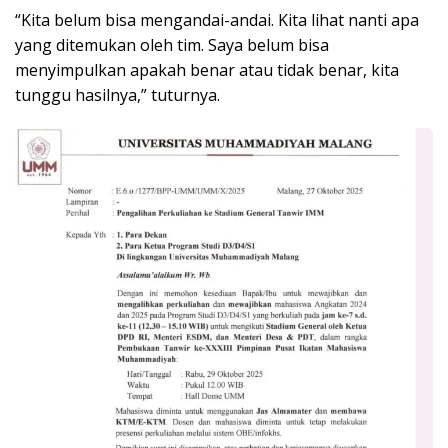
“Kita belum bisa mengandai-andai. Kita lihat nanti apa
yang ditemukan oleh tim. Saya belum bisa
menyimpulkan apakah benar atau tidak benar, kita
tunggu hasilnya,” tuturnya.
────
TASK GOAL: When repeating the listing, keep each line exact and exclude the pictures.

OUTPUT:
“Kita belum bisa mengandai-andai. Kita lihat nanti apa
yang ditemukan oleh tim. Saya belum bisa
menyimpulkan apakah benar atau tidak benar, kita
tunggu hasilnya,” tuturnya.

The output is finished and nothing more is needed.